Now into their third year and four successful broods later with another on the way, these birds and their young show no fear of humans as they sit four feet below the long entrance tunnel. At times the hatchlings explore throughout the house. Gaining access through an open door, they take a quick look round kitchen, bedrooms and lounge before exiting from an open window. These superb flyers deserve their nickname of “Spitfires” and like the fighter plane, have had to deal with invaders of their territory.
A pair of Sparrows claimed ‘squatter’s rights’ this spring before the rightful owners had returned from Sub-Saharan Africa.
At first, the homecomers started to add an annex to the main mud hut but changed tactics.
Two young Sparrows had already hatched and first one baby sparrow, and then the other, was thrown to the ground and subsequently died. Rough and rightful justice of the natural world remains hotwired into the human psyche also, however many layers below the surface.
The Red Rumps were ensuring the safety of another generation.
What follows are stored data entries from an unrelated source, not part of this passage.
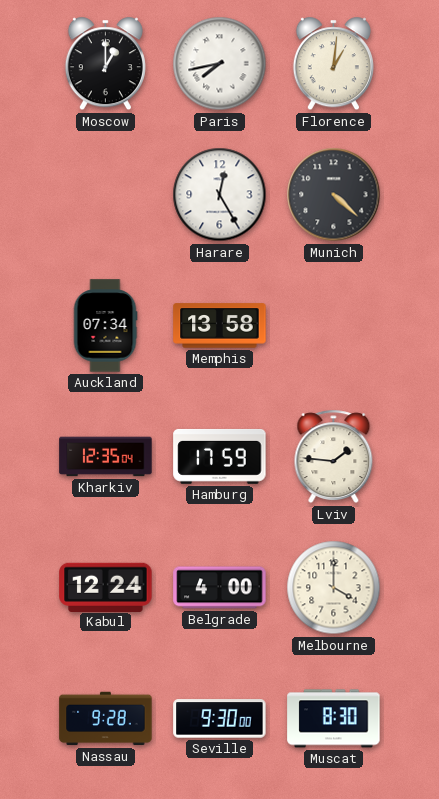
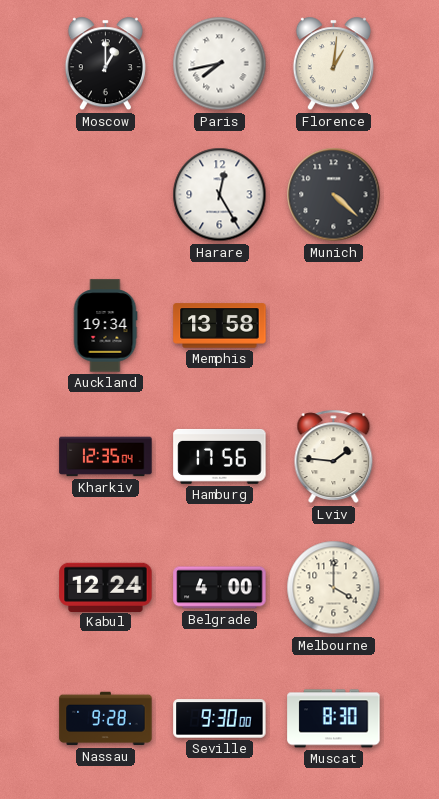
Auckland: 07:34 -> 19:34
Hamburg: 17:59 -> 17:56
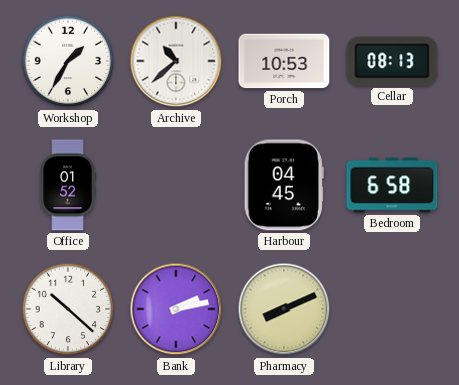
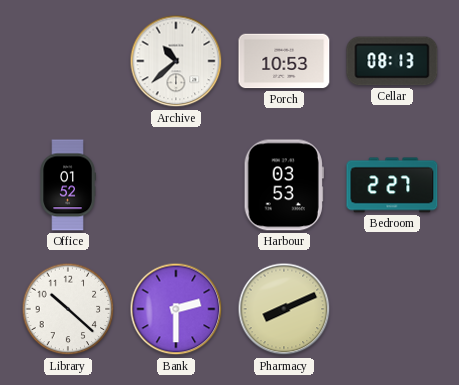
Workshop: 1:35 -> none
Harbour: 04:45 -> 03:53
Bedroom: 6:58 -> 2:27
Bank: 2:13 -> 2:30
This species, classified by the International Union for the Conservation of Nature as being of ‘Least Concern’ is considered to have up to 400,000 breeding pairs and over 1,000,000 individuals in Europe alone.
Unlike the Barn Swallow with its open mud nest and heap of droppings beneath, the Red Rump of the Cecropis family builds a retort shaped chamber from which the juveniles’ defecated sacs are removed as soon as produced. Fastidious friends, please note.